- _AIM OF THE EXERCISE_
Skip the images; return every entry exactly.

- Opening Delimiter -

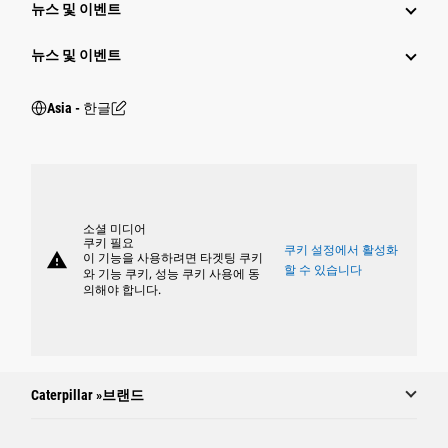
뉴스 및 이벤트
뉴스 및 이벤트
Asia - 한글
소셜 미디어
쿠키 필요
쿠키 설정에서 활성화
warning
이 기능을 사용하려면 타겟팅 쿠키
할 수 있습니다
와 기능 쿠키, 성능 쿠키 사용에 동
의해야 합니다.
Caterpillar »브랜드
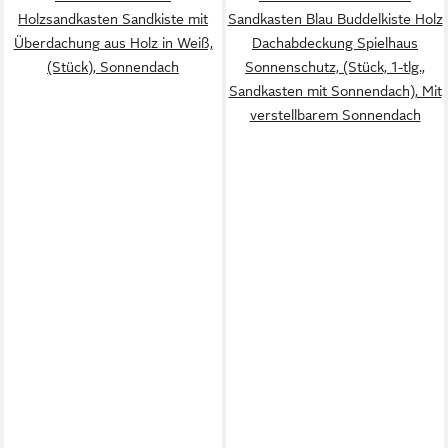
Holzsandkasten Sandkiste mit
Sandkasten Blau Buddelkiste Holz
Überdachung aus Holz in Weiß,
Dachabdeckung Spielhaus
(Stück), Sonnendach
Sonnenschutz, (Stück, 1-tlg.,
Sandkasten mit Sonnendach), Mit
verstellbarem Sonnendach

- Closing Delimiter -

- _RESPONSE AREA_
뉴스 및 이벤트
뉴스 및 이벤트
Asia - 한글
소셜 미디어
쿠키 필요
쿠키 설정에서 활성화
warning
이 기능을 사용하려면 타겟팅 쿠키
할 수 있습니다
와 기능 쿠키, 성능 쿠키 사용에 동
의해야 합니다.
Caterpillar »브랜드
Holzsandkasten Sandkiste mit
Sandkasten Blau Buddelkiste Holz
Überdachung aus Holz in Weiß,
Dachabdeckung Spielhaus
(Stück), Sonnendach
Sonnenschutz, (Stück, 1-tlg.,
Sandkasten mit Sonnendach), Mit
verstellbarem Sonnendach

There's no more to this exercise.